I didn’t have to wonder long why this charming story frightens God-fearing parents: a strong female character who’s out of the kitchen, hints of sexuality, dirty fucking hippies, possible Jews. Stir in a flip attitude toward organized religion, insufficient fealty to Christ, elements of witchcraft, and you’ve got subversive literature, right here in River City! It’s also a terribly good story about friendship, growing up, and death, a story that will make a positive and lasting impression on young (and old) readers.

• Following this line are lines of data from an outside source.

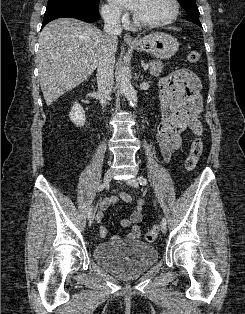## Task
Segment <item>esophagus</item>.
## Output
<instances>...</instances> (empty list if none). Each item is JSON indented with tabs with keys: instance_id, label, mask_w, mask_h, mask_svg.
<instances>
[{
	"instance_id": "esophagus-1",
	"label": "esophagus",
	"mask_w": 245,
	"mask_h": 314,
	"mask_svg": "<svg viewBox=\"0 0 245 314\" xmlns=\"http://www.w3.org/2000/svg\"><path fill=\"white\" fill-rule=\"evenodd\" d=\"M124 41L128 44H134L137 42L129 33L124 34Z\"/></svg>"
}]
</instances>
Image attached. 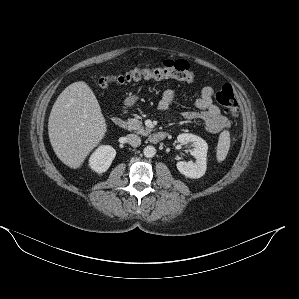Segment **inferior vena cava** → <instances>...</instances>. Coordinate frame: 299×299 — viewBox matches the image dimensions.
Instances as JSON below:
<instances>
[{
    "label": "inferior vena cava",
    "mask_w": 299,
    "mask_h": 299,
    "mask_svg": "<svg viewBox=\"0 0 299 299\" xmlns=\"http://www.w3.org/2000/svg\"><path fill=\"white\" fill-rule=\"evenodd\" d=\"M127 143L133 147H138L141 144V139L136 134H128L126 136Z\"/></svg>",
    "instance_id": "obj_1"
}]
</instances>
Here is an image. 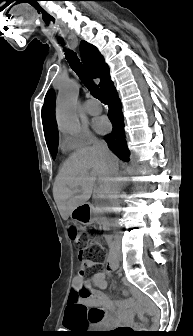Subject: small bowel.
Here are the masks:
<instances>
[{
    "instance_id": "small-bowel-1",
    "label": "small bowel",
    "mask_w": 193,
    "mask_h": 336,
    "mask_svg": "<svg viewBox=\"0 0 193 336\" xmlns=\"http://www.w3.org/2000/svg\"><path fill=\"white\" fill-rule=\"evenodd\" d=\"M89 264L88 267H92ZM85 266L82 265L81 268ZM108 271L110 267L108 266ZM107 280L104 271L95 272L90 278L77 274L71 283L68 310L64 325L70 327L76 323L84 326H106L128 324L131 321V300L116 301L104 290ZM84 290L90 291L89 296H83ZM126 296L128 291H124Z\"/></svg>"
}]
</instances>
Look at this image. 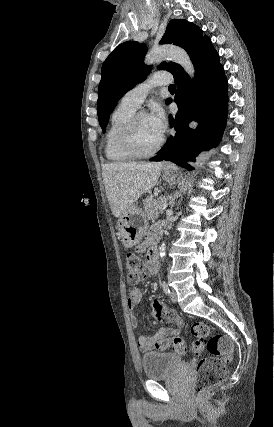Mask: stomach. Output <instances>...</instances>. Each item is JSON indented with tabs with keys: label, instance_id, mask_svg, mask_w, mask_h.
<instances>
[{
	"label": "stomach",
	"instance_id": "obj_1",
	"mask_svg": "<svg viewBox=\"0 0 274 427\" xmlns=\"http://www.w3.org/2000/svg\"><path fill=\"white\" fill-rule=\"evenodd\" d=\"M177 176V168L174 170H163V180L173 182ZM119 237L125 247H133L142 239L147 227L148 219L142 210L132 206L125 214L121 215L117 221Z\"/></svg>",
	"mask_w": 274,
	"mask_h": 427
}]
</instances>
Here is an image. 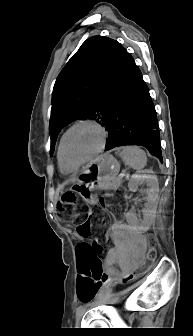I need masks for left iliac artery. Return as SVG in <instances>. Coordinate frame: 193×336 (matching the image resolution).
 <instances>
[{
  "instance_id": "obj_1",
  "label": "left iliac artery",
  "mask_w": 193,
  "mask_h": 336,
  "mask_svg": "<svg viewBox=\"0 0 193 336\" xmlns=\"http://www.w3.org/2000/svg\"><path fill=\"white\" fill-rule=\"evenodd\" d=\"M90 304H86V305H84V306H80V307H78L77 308V311H76V316L78 317L80 314H82L83 312H84V310H85V308L87 307V306H89Z\"/></svg>"
}]
</instances>
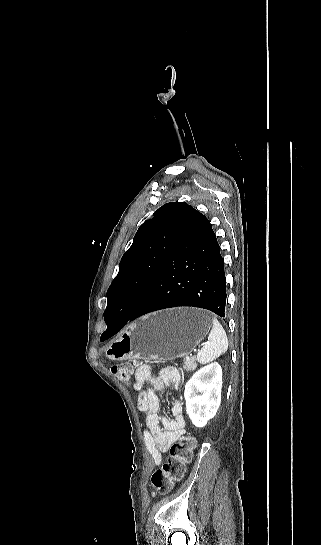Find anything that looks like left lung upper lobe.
<instances>
[{
    "label": "left lung upper lobe",
    "instance_id": "1",
    "mask_svg": "<svg viewBox=\"0 0 321 545\" xmlns=\"http://www.w3.org/2000/svg\"><path fill=\"white\" fill-rule=\"evenodd\" d=\"M194 210L185 202L167 203L139 227L107 291L105 321L115 310L130 313L137 307L163 269Z\"/></svg>",
    "mask_w": 321,
    "mask_h": 545
}]
</instances>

From the Banned Book Awareness blog:

Number 8 on the ALA’s list of the 100 most banned & challenged books for 1990-2000, number 28 for 2001-2009. Primary objections? Death as an essential part of the plot, use of the word “lord” outside of prayer, offensive language, and claims that the book promotes secular humanism, new age religions, the occult, and satanism. Some critics also proclaim that Leslie is not a good role model simply because she doesn’t attend church. A Connecticut parents’ petition to a school board urged it to “eliminate the study of materials containing information about witchcraft, magic, evil spells, or related material now and forever. We believe this material is satanic, a danger to our children, is being studied excessively, and has no place in our schools.”